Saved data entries
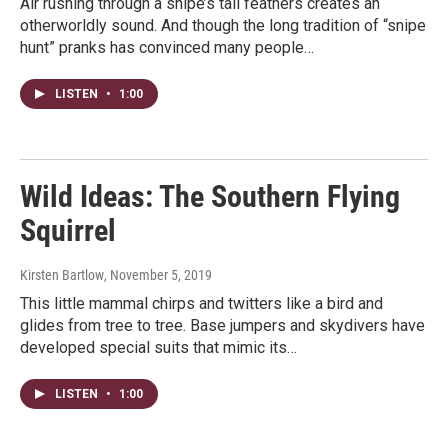
Air rushing through a snipe’s tail feathers creates an
otherworldly sound. And though the long tradition of “snipe
hunt” pranks has convinced many people…
LISTEN
•
1:00
Wild Ideas: The Southern Flying
Squirrel
Kirsten Bartlow
, November 5, 2019
This little mammal chirps and twitters like a bird and
glides from tree to tree. Base jumpers and skydivers have
developed special suits that mimic its…
LISTEN
•
1:00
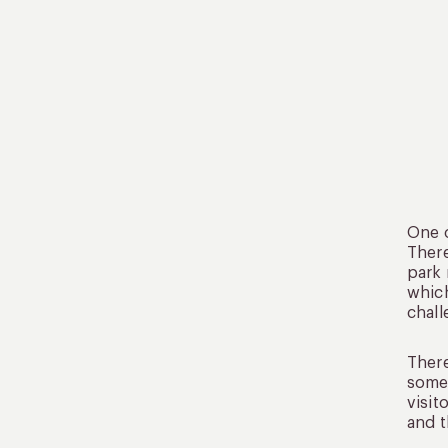
One o
There
park 
which
chall
There
some 
visit
and t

• [WHAT THE TASK ASKS]:
Write out the lines from the line with "This little mammal" through the end of the records exactly; do not include pictures or any other lines.

• [EXERCISE ANSWER]:
This little mammal chirps and twitters like a bird and
glides from tree to tree. Base jumpers and skydivers have
developed special suits that mimic its…
LISTEN
•
1:00
One o
There
park 
which
chall
There
some 
visit
and t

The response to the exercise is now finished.